By Steve Leibson for Denali Software
If you spend a lot of time reading and thinking about solid-state drives (SSDs), you may have gotten the impression that NAND Flash storage is at odds with hard-disk storage--that it's a winner-take-all situation. In his keynote at last week's pre-CES Storage Visions 2010 conference in Las Vegas, storage analyst Tom Coughlin dispelled that notion with some cogent slides and some insightful analysis. Coughlin founded the Storage Visions conference;
he's the chairman of the annual Flash Memory Summit;
and is the author of Digital Storage in Consumer Electronics published by Newnes Press in 2008. According to Coughlin’s free companion White Paper Flash &
HDD -- Symbiosis, or Survival of the Fittest (published under his Objective Analysis market-research banner), Flash-based consumer applications such as personal music and video players, digital still cameras, and camcorders actually contribute to additional sales for hard disk drives (HDDs).
Coughlin began his keynote remarks with the following forecast slide, which shows the shipped storage capacity for optical disk drives (ODDs), HDDs, and NAND Flash devices from 2006 through 2014. HDDs will still be carrying the bulk of the capacity load by the year 2014 but NAND Flash’s storage share will grow significantly, to 274 exabytes of storage shipped compared to 427 exabytes of storage for HDDs. (One exabyte equals one billion Gbytes.) Note that Coughlin's prediction suggests that 2014 will be the first year that NAND Flash annual shipped capacity will exceed the annual shipped capacity of optical drives.
How do these immense numbers arise and where's the symbiosis between HDDs and NAND Flash memory? In his White Paper, Coughlin lists three examples of consumer applications where NAND Flash sales depend on and support HDD sales: digital still cameras (DSCs), personal music and video players (PMPs), and Flash-based camcorders.

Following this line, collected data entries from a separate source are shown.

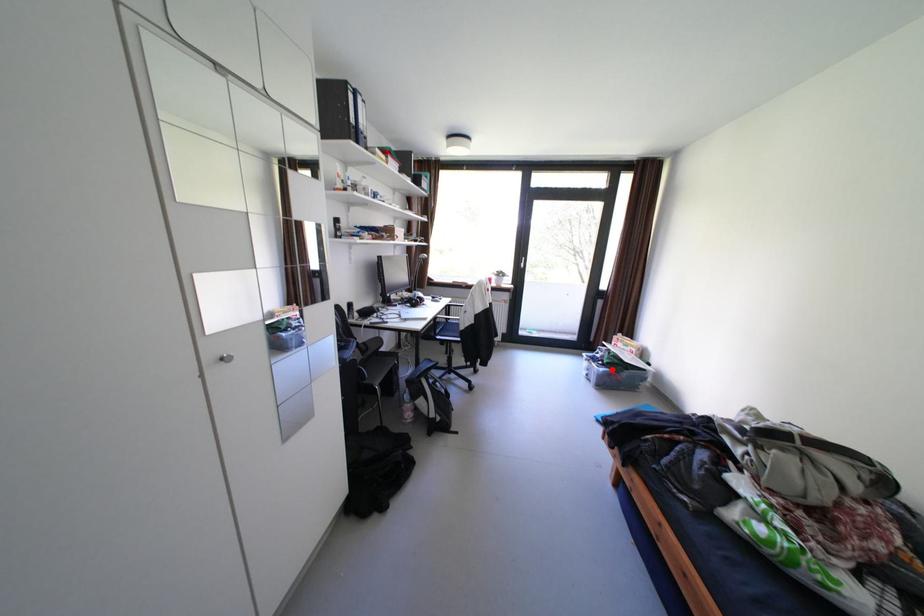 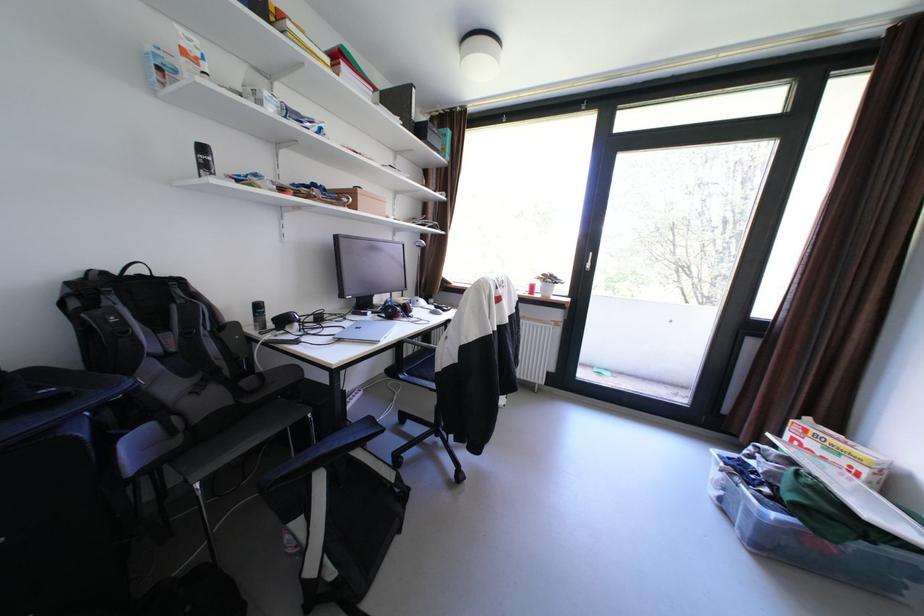 Locate, in the second image, the point that corresponds to the highlighted location in the first image.

(784, 516) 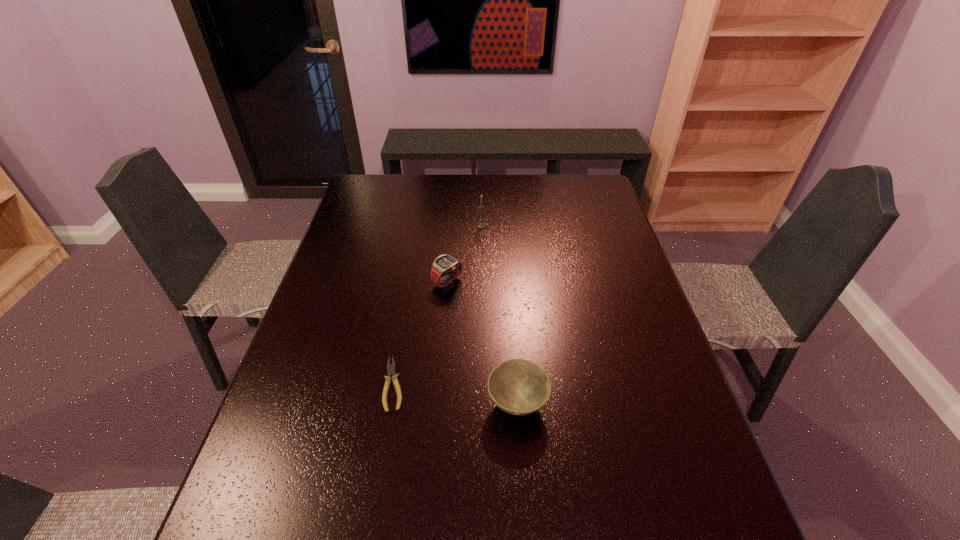 Where is `vacant space that satisfies the following two spatial constraints: 1. on the back side of the watch; 2. on the right side of the leftmost object`? This screenshot has width=960, height=540. vacant space that satisfies the following two spatial constraints: 1. on the back side of the watch; 2. on the right side of the leftmost object is located at coordinates (411, 281).

This screenshot has width=960, height=540. What are the coordinates of `vacant space that satisfies the following two spatial constraints: 1. on the front side of the bowl; 2. on the left side of the leftmost object` in the screenshot? It's located at (391, 403).

Locate an element on the screen. free space in the image that satisfies the following two spatial constraints: 1. on the back side of the candle; 2. on the left side of the third object from right to left is located at coordinates (452, 226). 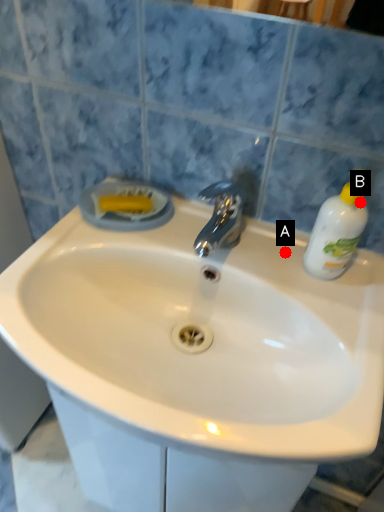 Question: Two points are circled on the image, labeled by A and B beside each circle. Among these points, which one is nearest to the camera?

Choices:
 (A) A is closer
 (B) B is closer

Answer: (B) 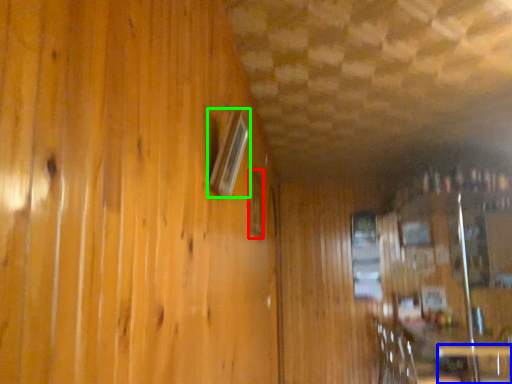 Question: Considering the real-world distances, which object is farthest from window (highlighted by a red box)? table (highlighted by a blue box) or window (highlighted by a green box)?

Choices:
 (A) table
 (B) window

Answer: (A) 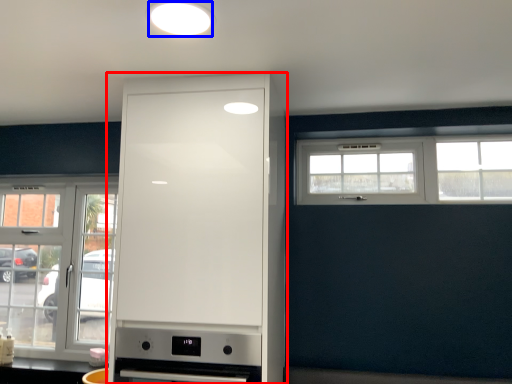 Question: Which point is further to the camera, cabinetry (highlighted by a red box) or lighting (highlighted by a blue box)?

Choices:
 (A) cabinetry
 (B) lighting

Answer: (A) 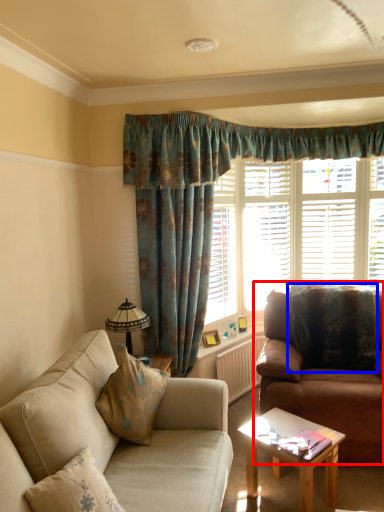 Question: Which of the following is the closest to the observer, studio couch (highlighted by a red box) or pillow (highlighted by a blue box)?

Choices:
 (A) studio couch
 (B) pillow

Answer: (A) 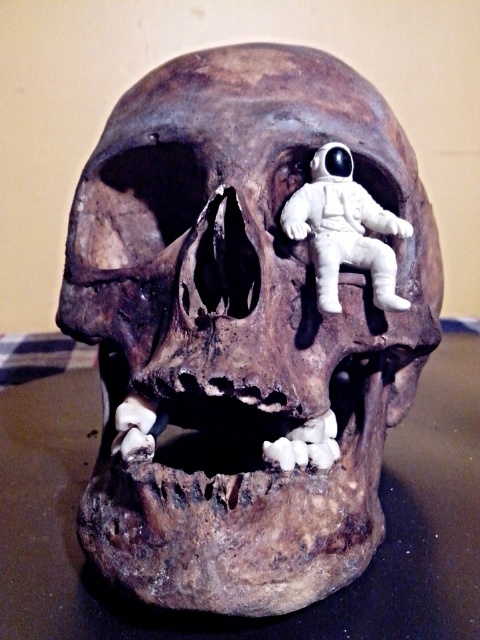 You are an artist trying to sketch this scene. You need to determine which of the two points, point (349, 621) or point (334, 228), should be drawn first to maintain proper perspective. Based on their positions, which point is closer to you?

Point (349, 621) is closer to the viewer than point (334, 228), so you should draw point (349, 621) first to maintain proper perspective.

You are an artist trying to place a small decorative item on a shelf. You have a brown matte skull at center and a white matte astronaut at upper center. If you want to ensure both items can fit side by side on a shelf that is only slightly wider than the skull, which item should you place first to maximize space?

Since the brown matte skull at center might be wider than the white matte astronaut at upper center, you should place the brown matte skull at center first to ensure both items can fit side by side on the shelf.

You are an archaeologist examining the black matte skull at center and the white matte astronaut at upper center. Which object has a greater width?

The black matte skull at center has a greater width than the white matte astronaut at upper center.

According to Coughlin's White Paper, the average DSC user shoots an average of 549 photos per year and the average photo size is 4.7 Mbytes. That's roughly 2.6 Gbytes of photos per DSC user per year that needs storage. DSC and camera phone sales are rising at 5% per year, the average image size as measured in Mpixels is growing at 25% per year, and the number of photos that DSC and camera phone users are generating appears to be rising at a rate of 24% per year. Do the math and you'll find that the amount of storage needed to hold these photographs is increasing at a compound rate of 63% per year, based on Coughlin’s assumptions. As a result, almost two million drives per year will be sold to store digital images in 2014.
Couglin notes a similar symbiosis for HDDs with respect to PMPs. He writes that the average PMP owner's music and video storage needs are roughly 3:1 for HDD and PMP storage space. With the average PMP storage capacity now at 4 Gbytes, that's presently 12 Gbytes of HDD storage for each Flash-based playback device. In addition, most downloaded music and video must pass through a PC’s HDD (internal or external) before ending up on the PMP, which makes the HDD's existence that much more critical to PMP use. Again using some simple growth assumptions, Coughlin expects that PMPs will drive incremental HDD sales of 42 million just for music and video storage by 2014.
Using similar scenarios, Coughlin predicts that Flash-based camcorders will drive sales of an additional three million HDD sales in 2014 and online (cloud-based) storage for consumer images, video, and music will drive sales of an another incremental two million HDDs in 2014. The total comes to nearly 50 million incremental HDD sales annually--about 5% of total HDD sales--by the year 2014 as shown in the following figure. That’s symbiosis.
And what does NAND Flash get from this relationship? Coughlin posits that the availability of inexpensive HDD storage encourages the sale of DSCs, PMPs, Flash-based camcorders, and other Flash-based multimedia consumer products. In the case of camcorders, he goes even further, claiming that a majority of the projected Flash-based camcorder sales “would never be sold if hard drives weren’t available.” That’s symbiosis.
“Altogether,” writes Coughlin in his White Paper, “our projected 2.2 exabytes of Flash memory [sales] in 2014 (estimated to be 59% of the total consumer Flash demand) would be significantly smaller if HDDs were not available to support them.” That truly is symbiosis.
So if you were thinking that Flash in the form of SSDs and other Flash-based storage arrays were going to kill off HDDs in the near future, Coughlin would strongly disagree. He sees a long, cooperative future ahead for the two technologies and he has published data publicly to back up that claim.